__Data for processing__:
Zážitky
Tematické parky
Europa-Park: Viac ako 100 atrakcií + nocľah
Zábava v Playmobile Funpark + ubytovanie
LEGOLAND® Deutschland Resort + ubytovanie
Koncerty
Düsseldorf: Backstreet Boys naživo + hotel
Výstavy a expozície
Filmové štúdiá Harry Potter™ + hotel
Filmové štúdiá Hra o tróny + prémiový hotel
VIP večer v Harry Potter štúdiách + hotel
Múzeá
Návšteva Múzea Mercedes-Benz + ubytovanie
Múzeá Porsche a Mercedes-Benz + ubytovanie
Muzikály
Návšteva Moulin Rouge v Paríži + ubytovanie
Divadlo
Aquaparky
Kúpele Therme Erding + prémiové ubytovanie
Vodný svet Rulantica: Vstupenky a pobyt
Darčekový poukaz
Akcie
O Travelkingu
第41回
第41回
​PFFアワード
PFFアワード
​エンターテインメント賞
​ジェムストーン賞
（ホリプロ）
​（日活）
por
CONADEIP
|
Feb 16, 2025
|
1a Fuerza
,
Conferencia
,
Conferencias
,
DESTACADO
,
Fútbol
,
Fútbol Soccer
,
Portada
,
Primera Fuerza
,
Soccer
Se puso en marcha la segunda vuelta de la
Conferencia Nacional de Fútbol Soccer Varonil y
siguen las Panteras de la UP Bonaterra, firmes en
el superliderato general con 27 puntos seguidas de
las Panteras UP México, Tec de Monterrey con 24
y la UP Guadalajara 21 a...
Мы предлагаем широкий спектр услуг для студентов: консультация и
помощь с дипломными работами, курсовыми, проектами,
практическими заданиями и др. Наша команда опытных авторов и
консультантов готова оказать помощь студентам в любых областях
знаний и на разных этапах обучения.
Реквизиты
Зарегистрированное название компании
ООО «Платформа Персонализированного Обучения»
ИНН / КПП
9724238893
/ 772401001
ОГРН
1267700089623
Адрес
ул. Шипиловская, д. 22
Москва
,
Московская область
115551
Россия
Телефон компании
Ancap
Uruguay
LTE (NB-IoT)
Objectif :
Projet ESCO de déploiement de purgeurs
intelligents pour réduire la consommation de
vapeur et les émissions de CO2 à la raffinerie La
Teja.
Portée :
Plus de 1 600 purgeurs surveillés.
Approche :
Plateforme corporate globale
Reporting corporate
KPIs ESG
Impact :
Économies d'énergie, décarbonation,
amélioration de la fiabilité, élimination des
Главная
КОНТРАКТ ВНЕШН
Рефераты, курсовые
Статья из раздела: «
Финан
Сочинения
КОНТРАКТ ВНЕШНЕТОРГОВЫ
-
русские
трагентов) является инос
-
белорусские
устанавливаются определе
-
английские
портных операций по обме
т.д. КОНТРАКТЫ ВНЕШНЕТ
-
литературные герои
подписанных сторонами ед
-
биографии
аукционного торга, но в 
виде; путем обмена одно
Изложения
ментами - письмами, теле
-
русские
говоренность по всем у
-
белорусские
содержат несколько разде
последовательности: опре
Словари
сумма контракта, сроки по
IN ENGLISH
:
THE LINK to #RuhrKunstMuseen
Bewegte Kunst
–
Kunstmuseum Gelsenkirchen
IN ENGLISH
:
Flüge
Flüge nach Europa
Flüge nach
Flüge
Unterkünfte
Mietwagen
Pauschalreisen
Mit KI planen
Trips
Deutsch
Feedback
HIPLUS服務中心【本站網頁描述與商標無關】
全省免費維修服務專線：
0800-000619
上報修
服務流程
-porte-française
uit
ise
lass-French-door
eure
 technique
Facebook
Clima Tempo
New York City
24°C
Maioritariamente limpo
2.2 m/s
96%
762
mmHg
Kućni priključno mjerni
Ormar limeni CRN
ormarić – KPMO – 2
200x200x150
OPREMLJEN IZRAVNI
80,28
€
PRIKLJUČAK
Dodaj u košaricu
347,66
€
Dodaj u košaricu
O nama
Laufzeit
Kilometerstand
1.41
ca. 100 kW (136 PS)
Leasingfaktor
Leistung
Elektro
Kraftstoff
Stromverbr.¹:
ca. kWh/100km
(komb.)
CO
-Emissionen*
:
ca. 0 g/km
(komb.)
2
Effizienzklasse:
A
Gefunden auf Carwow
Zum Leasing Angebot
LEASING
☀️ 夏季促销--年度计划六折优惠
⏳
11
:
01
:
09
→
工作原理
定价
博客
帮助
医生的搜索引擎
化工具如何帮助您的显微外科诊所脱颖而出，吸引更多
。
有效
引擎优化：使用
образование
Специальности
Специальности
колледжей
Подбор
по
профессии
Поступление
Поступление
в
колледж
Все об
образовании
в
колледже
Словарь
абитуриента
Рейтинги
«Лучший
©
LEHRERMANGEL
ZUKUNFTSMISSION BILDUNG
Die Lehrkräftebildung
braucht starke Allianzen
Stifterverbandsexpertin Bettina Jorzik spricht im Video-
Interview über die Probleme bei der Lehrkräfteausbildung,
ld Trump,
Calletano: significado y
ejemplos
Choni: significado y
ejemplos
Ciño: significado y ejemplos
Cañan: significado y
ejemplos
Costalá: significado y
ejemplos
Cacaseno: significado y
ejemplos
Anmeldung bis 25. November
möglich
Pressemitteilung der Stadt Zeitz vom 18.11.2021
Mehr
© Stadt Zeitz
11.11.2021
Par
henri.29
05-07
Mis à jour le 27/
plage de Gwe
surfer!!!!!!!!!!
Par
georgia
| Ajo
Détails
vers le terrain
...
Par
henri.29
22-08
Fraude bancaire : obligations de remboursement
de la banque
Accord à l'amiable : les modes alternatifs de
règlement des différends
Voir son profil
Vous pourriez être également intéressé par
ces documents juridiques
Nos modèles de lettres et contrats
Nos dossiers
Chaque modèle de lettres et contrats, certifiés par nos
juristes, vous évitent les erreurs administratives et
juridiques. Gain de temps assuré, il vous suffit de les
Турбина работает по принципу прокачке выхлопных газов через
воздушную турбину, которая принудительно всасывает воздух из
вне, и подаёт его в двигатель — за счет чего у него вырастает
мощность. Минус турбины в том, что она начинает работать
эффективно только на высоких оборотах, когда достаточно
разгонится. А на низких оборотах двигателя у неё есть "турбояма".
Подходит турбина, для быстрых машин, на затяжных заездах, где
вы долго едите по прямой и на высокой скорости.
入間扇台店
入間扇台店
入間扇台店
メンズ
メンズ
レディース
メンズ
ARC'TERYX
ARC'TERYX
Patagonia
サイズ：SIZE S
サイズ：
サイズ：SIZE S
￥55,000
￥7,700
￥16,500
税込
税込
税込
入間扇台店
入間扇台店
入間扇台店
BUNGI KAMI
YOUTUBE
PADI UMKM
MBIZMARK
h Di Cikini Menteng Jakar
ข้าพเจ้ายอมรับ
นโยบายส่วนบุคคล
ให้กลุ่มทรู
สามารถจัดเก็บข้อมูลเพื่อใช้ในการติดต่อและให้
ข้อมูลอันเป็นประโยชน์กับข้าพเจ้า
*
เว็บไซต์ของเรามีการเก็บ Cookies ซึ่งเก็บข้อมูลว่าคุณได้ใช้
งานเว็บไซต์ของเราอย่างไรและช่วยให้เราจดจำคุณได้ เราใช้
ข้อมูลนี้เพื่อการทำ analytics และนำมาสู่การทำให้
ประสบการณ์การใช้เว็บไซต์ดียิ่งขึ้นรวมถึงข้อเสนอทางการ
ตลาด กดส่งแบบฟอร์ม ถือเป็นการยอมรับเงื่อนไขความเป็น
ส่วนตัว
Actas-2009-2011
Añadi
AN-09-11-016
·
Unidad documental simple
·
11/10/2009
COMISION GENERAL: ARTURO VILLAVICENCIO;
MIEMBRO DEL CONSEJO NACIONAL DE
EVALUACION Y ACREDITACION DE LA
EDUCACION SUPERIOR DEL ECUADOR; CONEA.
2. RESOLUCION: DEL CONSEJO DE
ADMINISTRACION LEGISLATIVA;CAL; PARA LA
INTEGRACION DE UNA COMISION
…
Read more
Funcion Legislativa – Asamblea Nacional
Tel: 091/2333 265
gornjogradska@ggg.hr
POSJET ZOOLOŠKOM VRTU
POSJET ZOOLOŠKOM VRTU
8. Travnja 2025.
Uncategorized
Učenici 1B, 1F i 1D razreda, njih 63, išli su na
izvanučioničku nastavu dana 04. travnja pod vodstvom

__Exercise details__: Once you find the line with "Zábava v Playmobile Funpark + ubytovanie" above, print it and every line after it up to and including the line with "y la UP Guadalajara 21 a...", exactly as written and nothing else.

__Result of the exercise__:
Zábava v Playmobile Funpark + ubytovanie
LEGOLAND® Deutschland Resort + ubytovanie
Koncerty
Düsseldorf: Backstreet Boys naživo + hotel
Výstavy a expozície
Filmové štúdiá Harry Potter™ + hotel
Filmové štúdiá Hra o tróny + prémiový hotel
VIP večer v Harry Potter štúdiách + hotel
Múzeá
Návšteva Múzea Mercedes-Benz + ubytovanie
Múzeá Porsche a Mercedes-Benz + ubytovanie
Muzikály
Návšteva Moulin Rouge v Paríži + ubytovanie
Divadlo
Aquaparky
Kúpele Therme Erding + prémiové ubytovanie
Vodný svet Rulantica: Vstupenky a pobyt
Darčekový poukaz
Akcie
O Travelkingu
第41回
第41回
​PFFアワード
PFFアワード
​エンターテインメント賞
​ジェムストーン賞
（ホリプロ）
​（日活）
por
CONADEIP
|
Feb 16, 2025
|
1a Fuerza
,
Conferencia
,
Conferencias
,
DESTACADO
,
Fútbol
,
Fútbol Soccer
,
Portada
,
Primera Fuerza
,
Soccer
Se puso en marcha la segunda vuelta de la
Conferencia Nacional de Fútbol Soccer Varonil y
siguen las Panteras de la UP Bonaterra, firmes en
el superliderato general con 27 puntos seguidas de
las Panteras UP México, Tec de Monterrey con 24
y la UP Guadalajara 21 a...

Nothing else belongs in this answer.